Cichlids work best with more cichlids, that are appropriate for the tank.

Second best is the correct Synodontis catfish, multipunctatus, lucipinnis, petricola being the best.

That being said, I've kept Tiger barbs with most of the cichlids on his list, without issue. The exception being auratus and bumblebee.

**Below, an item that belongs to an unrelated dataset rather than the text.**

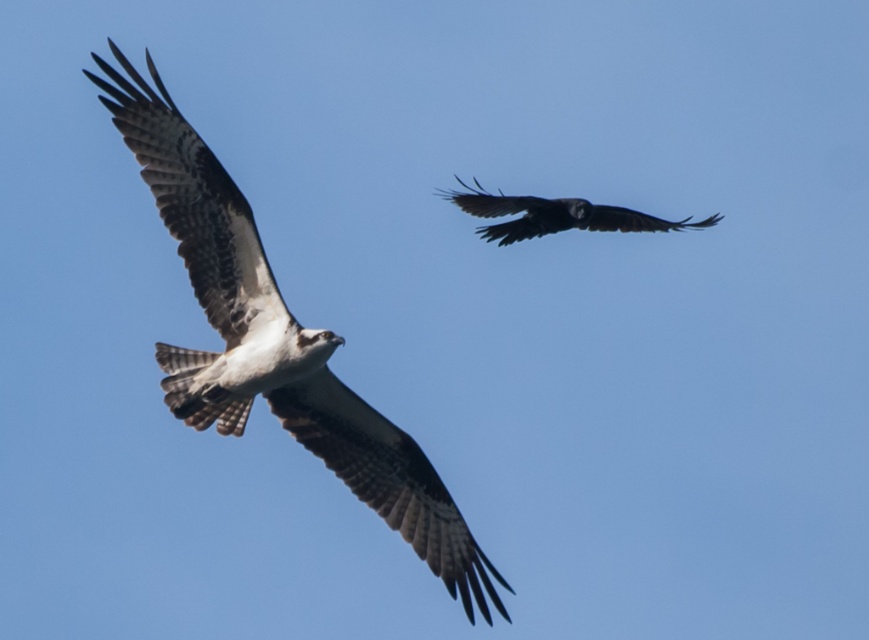 Can you confirm if brown speckled feathers at center is positioned below dark glossy raven at upper center?

Correct, brown speckled feathers at center is located below dark glossy raven at upper center.

Is point (263, 378) less distant than point (641, 227)?

Yes, it is.

Identify the location of brown speckled feathers at center. (277, 344).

I would agree with the others, that this is a bit of a fish soup experiment, unlikely to work out in the long term.


----------



## Demasoni1 (Apr 9, 2014)

The only fish I have kept with cichlids that is not a cichlid is a ropefish. but these are specialty fish and require more care than most.


----------



## AlmightyJoshaeus (May 2, 2013)

You can't keep singletons of most of the cichlids you mentioned...mbuna need to be kept in harems of 1M5+F to prevent overaggressive males from going on a killing spree. Peacocks could likely be kept as lone males, but they will likely die early in an environment with mbuna.


----------



## Demasoni1 (Apr 9, 2014)

AlmightyJoshaeus said:


> You can't keep singletons of most of the cichlids you mentioned...mbuna need to be kept in harems of 1M5+F to prevent overaggressive males from going on a killing spree. Peacocks could likely be kept as lone males, but they will likely die early in an environment with mbuna.


Not always, *** had peacocks and haps with Mbuna before with little to no problems. You just need a fairly large tank 100g +


----------



## rennsport2011 (Oct 21, 2013)

Demasoni1 said:


> AlmightyJoshaeus said:
> 
> 
> > You can't keep singletons of most of the cichlids you mentioned...mbuna need to be kept in harems of 1M5+F to prevent overaggressive males from going on a killing spree. Peacocks could likely be kept as lone males, but they will likely die early in an environment with mbuna.
> ...


..and the right peacocks and Haps, and the right mbuna... no real generalizations work.

Mbuna can be kept in singletons as well....


----------



## Demasoni1 (Apr 9, 2014)

I wouldn't recommend it. Only keep the along if you have to.


----------



## georgiasam (Feb 26, 2014)

Go with a school of giant danios. They are fast and with all the movement they do it helps with aggression. Before i added them there were fights and shyness and now one big happy family.


----------



## Chester B (Dec 28, 2012)

Australian rainbows work great with cichlids. They grow large, are very fast, colorful, inhabit the top 1/3 of the tank and are voracious eaters.


----------